> [WHAT THE EXERCISE ASKS]
All lines below containing "leche" are to be listed.

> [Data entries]

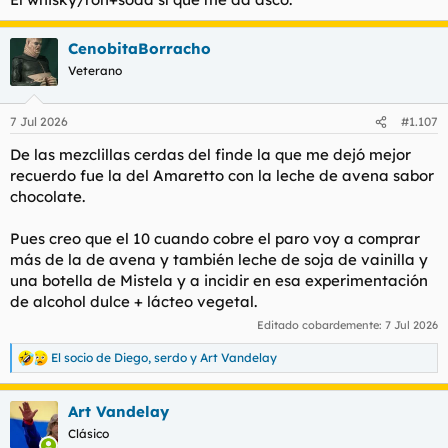
CenobitaBorracho
Veterano
7 Jul 2026
#1.107
De las mezclillas cerdas del finde la que me dejó mejor
recuerdo fue la del Amaretto con la leche de avena sabor
chocolate.
Pues creo que el 10 cuando cobre el paro voy a comprar
más de la de avena y también leche de soja de vainilla y
una botella de Mistela y a incidir en esa experimentación
de alcohol dulce + lácteo vegetal.
Editado cobardemente:
7 Jul 2026
El socio de Diego
,
serdo
y
Art Vandelay
R
e
a
Art Vandelay
c
c
Clásico
i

> [ANSWER SPACE]
recuerdo fue la del Amaretto con la leche de avena sabor
más de la de avena y también leche de soja de vainilla y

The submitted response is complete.